A mais dura aprendizagem da vida é a da nossa convivência com a morte. A maneira como a vemos, olhando-a de frente ou não a olhando de todo, colando-a à ciência, à biologia, ou (des)enraízando-a da ou na religião, valorizando o agora da vida e do mundo apenas, apostando a vida e o mundo e todos os agoras num sempre do depois. O que for. Como o entendamos.
A mais dura aprendizagem da vida é a da nossa convivência com a morte que a própria vida nos dá tantas vezes. As primeiras aprendizagens de morte são justamente as da morte em vida. Das pessoas que nos morrem, das pessoas que continuamos a levar dentro com o mesmo rosto iluminado, o mesmo riso, a mesma nossa sempre eterna ternura, o mesmo encanto daquele primeiro momento em que nasceram em nós, e para sempre. As primeiras aprendizagens de morte que a vida nos dá são as daquelas pessoas que nos morreram um dia, e para sempre, mesmo se continuam a viver, mesmo quando continuam a viver os dias, todos os dias desde esse, nas suas casas, nos seus empregos, nas suas tardes de amigos e sol, o mesmo riso, o mesmo encanto, o mesmo rosto iluminado agora por outros rostos e outras ternuras.
As pessoas morrem-nos mas de alguma forma, uma inefável, se foram nossas, se nos arderam o coração um dia - é assim quando são nossas - sobrevivem-se para permanecer em nós, sobrevivem-se como se para se cumprirem finalmente. Permanecem em nós, e para sempre. Também. Enquanto a vida corre, o mundo avança e a Terra gira.

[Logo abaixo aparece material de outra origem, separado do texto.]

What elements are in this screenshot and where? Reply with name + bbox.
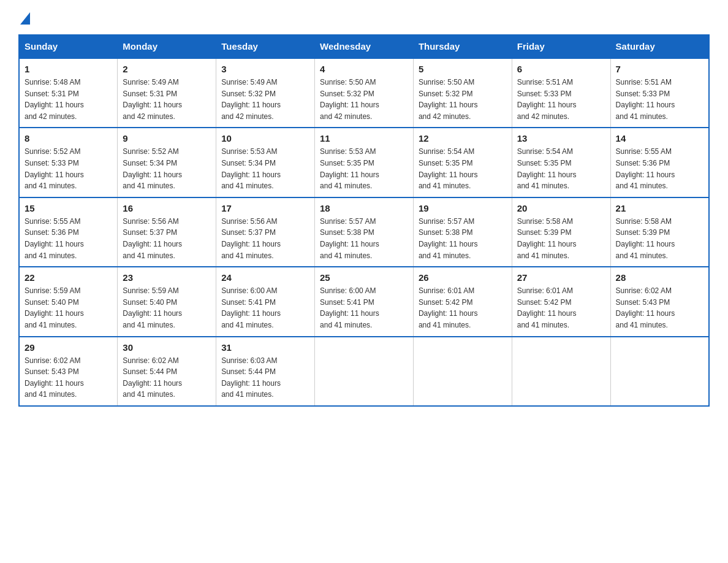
calendar-cell: [512, 337, 610, 406]
day-number: 17: [221, 203, 309, 213]
calendar-cell: 12 Sunrise: 5:54 AMSunset: 5:35 PMDaylig…: [413, 128, 512, 197]
weekday-header-saturday: Saturday: [610, 35, 709, 59]
day-number: 5: [419, 64, 507, 74]
calendar-cell: 14 Sunrise: 5:55 AMSunset: 5:36 PMDaylig…: [610, 128, 709, 197]
calendar-cell: 13 Sunrise: 5:54 AMSunset: 5:35 PMDaylig…: [512, 128, 610, 197]
day-number: 28: [616, 272, 703, 283]
day-info: Sunrise: 5:56 AMSunset: 5:37 PMDaylight:…: [123, 217, 182, 260]
weekday-header-thursday: Thursday: [413, 35, 512, 59]
weekday-header-friday: Friday: [512, 35, 610, 59]
page-header: [18, 12, 710, 28]
weekday-header-sunday: Sunday: [19, 35, 118, 59]
day-info: Sunrise: 5:48 AMSunset: 5:31 PMDaylight:…: [25, 78, 84, 121]
logo-triangle-icon: [20, 12, 30, 27]
day-info: Sunrise: 6:01 AMSunset: 5:42 PMDaylight:…: [517, 286, 577, 329]
weekday-header-wednesday: Wednesday: [315, 35, 414, 59]
calendar-cell: 6 Sunrise: 5:51 AMSunset: 5:33 PMDayligh…: [512, 58, 610, 128]
calendar-cell: 9 Sunrise: 5:52 AMSunset: 5:34 PMDayligh…: [118, 128, 216, 197]
calendar-cell: 18 Sunrise: 5:57 AMSunset: 5:38 PMDaylig…: [315, 197, 414, 267]
calendar-cell: 7 Sunrise: 5:51 AMSunset: 5:33 PMDayligh…: [610, 58, 709, 128]
calendar-cell: 23 Sunrise: 5:59 AMSunset: 5:40 PMDaylig…: [118, 267, 216, 336]
calendar-table: SundayMondayTuesdayWednesdayThursdayFrid…: [18, 34, 710, 407]
calendar-cell: 31 Sunrise: 6:03 AMSunset: 5:44 PMDaylig…: [216, 337, 315, 406]
day-number: 12: [419, 133, 507, 144]
day-number: 20: [517, 203, 605, 213]
day-info: Sunrise: 5:53 AMSunset: 5:34 PMDaylight:…: [221, 147, 281, 190]
day-info: Sunrise: 5:50 AMSunset: 5:32 PMDaylight:…: [320, 78, 379, 121]
day-info: Sunrise: 6:01 AMSunset: 5:42 PMDaylight:…: [419, 286, 478, 329]
calendar-week-row: 22 Sunrise: 5:59 AMSunset: 5:40 PMDaylig…: [19, 267, 709, 336]
calendar-cell: 27 Sunrise: 6:01 AMSunset: 5:42 PMDaylig…: [512, 267, 610, 336]
calendar-cell: 21 Sunrise: 5:58 AMSunset: 5:39 PMDaylig…: [610, 197, 709, 267]
calendar-cell: 10 Sunrise: 5:53 AMSunset: 5:34 PMDaylig…: [216, 128, 315, 197]
calendar-cell: [413, 337, 512, 406]
day-number: 16: [123, 203, 211, 213]
day-number: 24: [221, 272, 309, 283]
day-info: Sunrise: 6:00 AMSunset: 5:41 PMDaylight:…: [221, 286, 281, 329]
day-info: Sunrise: 5:55 AMSunset: 5:36 PMDaylight:…: [25, 217, 84, 260]
day-number: 9: [123, 133, 211, 144]
day-number: 4: [320, 64, 408, 74]
day-info: Sunrise: 5:49 AMSunset: 5:31 PMDaylight:…: [123, 78, 182, 121]
day-info: Sunrise: 5:51 AMSunset: 5:33 PMDaylight:…: [517, 78, 577, 121]
calendar-week-row: 8 Sunrise: 5:52 AMSunset: 5:33 PMDayligh…: [19, 128, 709, 197]
day-number: 23: [123, 272, 211, 283]
day-number: 27: [517, 272, 605, 283]
calendar-cell: 26 Sunrise: 6:01 AMSunset: 5:42 PMDaylig…: [413, 267, 512, 336]
day-number: 31: [221, 342, 309, 353]
day-number: 30: [123, 342, 211, 353]
day-info: Sunrise: 5:50 AMSunset: 5:32 PMDaylight:…: [419, 78, 478, 121]
day-info: Sunrise: 5:52 AMSunset: 5:33 PMDaylight:…: [25, 147, 84, 190]
day-info: Sunrise: 5:57 AMSunset: 5:38 PMDaylight:…: [419, 217, 478, 260]
day-number: 7: [616, 64, 703, 74]
calendar-cell: 19 Sunrise: 5:57 AMSunset: 5:38 PMDaylig…: [413, 197, 512, 267]
day-number: 6: [517, 64, 605, 74]
day-info: Sunrise: 5:58 AMSunset: 5:39 PMDaylight:…: [616, 217, 675, 260]
day-info: Sunrise: 6:00 AMSunset: 5:41 PMDaylight:…: [320, 286, 379, 329]
day-info: Sunrise: 5:54 AMSunset: 5:35 PMDaylight:…: [517, 147, 577, 190]
calendar-cell: 11 Sunrise: 5:53 AMSunset: 5:35 PMDaylig…: [315, 128, 414, 197]
calendar-cell: 29 Sunrise: 6:02 AMSunset: 5:43 PMDaylig…: [19, 337, 118, 406]
calendar-cell: 22 Sunrise: 5:59 AMSunset: 5:40 PMDaylig…: [19, 267, 118, 336]
calendar-cell: 20 Sunrise: 5:58 AMSunset: 5:39 PMDaylig…: [512, 197, 610, 267]
day-number: 15: [25, 203, 112, 213]
day-number: 14: [616, 133, 703, 144]
calendar-header-row: SundayMondayTuesdayWednesdayThursdayFrid…: [19, 35, 709, 59]
day-info: Sunrise: 5:51 AMSunset: 5:33 PMDaylight:…: [616, 78, 675, 121]
weekday-header-monday: Monday: [118, 35, 216, 59]
calendar-cell: 2 Sunrise: 5:49 AMSunset: 5:31 PMDayligh…: [118, 58, 216, 128]
day-number: 10: [221, 133, 309, 144]
calendar-cell: 28 Sunrise: 6:02 AMSunset: 5:43 PMDaylig…: [610, 267, 709, 336]
day-number: 18: [320, 203, 408, 213]
day-number: 13: [517, 133, 605, 144]
calendar-cell: 16 Sunrise: 5:56 AMSunset: 5:37 PMDaylig…: [118, 197, 216, 267]
day-info: Sunrise: 6:03 AMSunset: 5:44 PMDaylight:…: [221, 356, 281, 399]
day-info: Sunrise: 5:59 AMSunset: 5:40 PMDaylight:…: [25, 286, 84, 329]
day-number: 2: [123, 64, 211, 74]
calendar-cell: 8 Sunrise: 5:52 AMSunset: 5:33 PMDayligh…: [19, 128, 118, 197]
day-info: Sunrise: 5:53 AMSunset: 5:35 PMDaylight:…: [320, 147, 379, 190]
day-number: 8: [25, 133, 112, 144]
calendar-cell: 15 Sunrise: 5:55 AMSunset: 5:36 PMDaylig…: [19, 197, 118, 267]
calendar-cell: [315, 337, 414, 406]
day-info: Sunrise: 5:55 AMSunset: 5:36 PMDaylight:…: [616, 147, 675, 190]
calendar-week-row: 29 Sunrise: 6:02 AMSunset: 5:43 PMDaylig…: [19, 337, 709, 406]
day-number: 29: [25, 342, 112, 353]
calendar-cell: 25 Sunrise: 6:00 AMSunset: 5:41 PMDaylig…: [315, 267, 414, 336]
day-number: 1: [25, 64, 112, 74]
day-info: Sunrise: 5:49 AMSunset: 5:32 PMDaylight:…: [221, 78, 281, 121]
calendar-cell: 24 Sunrise: 6:00 AMSunset: 5:41 PMDaylig…: [216, 267, 315, 336]
weekday-header-tuesday: Tuesday: [216, 35, 315, 59]
day-info: Sunrise: 5:58 AMSunset: 5:39 PMDaylight:…: [517, 217, 577, 260]
day-number: 25: [320, 272, 408, 283]
day-number: 21: [616, 203, 703, 213]
calendar-cell: 4 Sunrise: 5:50 AMSunset: 5:32 PMDayligh…: [315, 58, 414, 128]
day-info: Sunrise: 5:59 AMSunset: 5:40 PMDaylight:…: [123, 286, 182, 329]
calendar-week-row: 15 Sunrise: 5:55 AMSunset: 5:36 PMDaylig…: [19, 197, 709, 267]
calendar-cell: 1 Sunrise: 5:48 AMSunset: 5:31 PMDayligh…: [19, 58, 118, 128]
day-info: Sunrise: 5:56 AMSunset: 5:37 PMDaylight:…: [221, 217, 281, 260]
day-number: 11: [320, 133, 408, 144]
calendar-cell: 5 Sunrise: 5:50 AMSunset: 5:32 PMDayligh…: [413, 58, 512, 128]
day-info: Sunrise: 5:52 AMSunset: 5:34 PMDaylight:…: [123, 147, 182, 190]
calendar-cell: 17 Sunrise: 5:56 AMSunset: 5:37 PMDaylig…: [216, 197, 315, 267]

Recebi ontem uma mensagem da Irmã Maria do Céu, uma amiga muito, muito querida, a dar conta da morte do pai no início desta semana. Quis ligar-lhe logo, mas não consegui. Estive a pensar nisto que acabo de escrever e no quanto às vezes, reflexo imediato não sei bem de quê, tendemos a olhar os religiosos como pessoas imunes ao mais completo e devastador sentimento de perda que nos traz sempre a morte, no quanto fugimos a ouvi-los como medo que o consolo que lhes queremos dar seja vão, no quanto tendemos a falar-lhes como a pessoas de outro mundo, pessoas com o coração perfeito de Deus a perceber todos os caminhos, a ver para além de todos os escolhos, a esperança e as certezas todas à frente de toda a humanidade que é sobretudo angústia nestas horas, a fé a devorar-lhes todas as lágrimas no âmago mais dentro antes, muito antes, de lhes assomarem aos olhos.
Liguei-lhe esta manhã cedo. Ainda temi acordá-la, mas se bem me lembro no Lar acordávamos ambas à mesma hora, tomávamos banho e secávamos o cabelo à mesma hora, preparávamos o pequeno-almoço à mesma hora. Somos muito próximas – em todos os sentidos que o adjectivo possa ter. Sou muito palerma também, nunca na vida a vi como uma pessoa imune ao que quer que fosse – a distância provoca estas precipitações e estes esquecimentos, julgo – nunca na vida nos vimos como pessoas imunes ao que quer que fosse. É assim, somos assim.
Claro que está com a mesma alegria serena de sempre, Joaninha, querida, então?..., já tinha saudades suas, sabe? isto de pormos as novidades em dia por e-mail não é bem a mesma coisa..., as mesmas preocupações de sempre comigo, ai, sempre a mesma!, está tudo bem... e a sua mãe?, a mãe e aquele tom triste na voz, aquele fio fino, a dor mais pura, mais aguda, a escorrer do fundo das palavras, ... e permanecem em nós, e brilham connosco quando brilhamos, estão no fim do nosso sorriso, não é? Pois... Concordamos sempre. Continuamos a concordar sempre.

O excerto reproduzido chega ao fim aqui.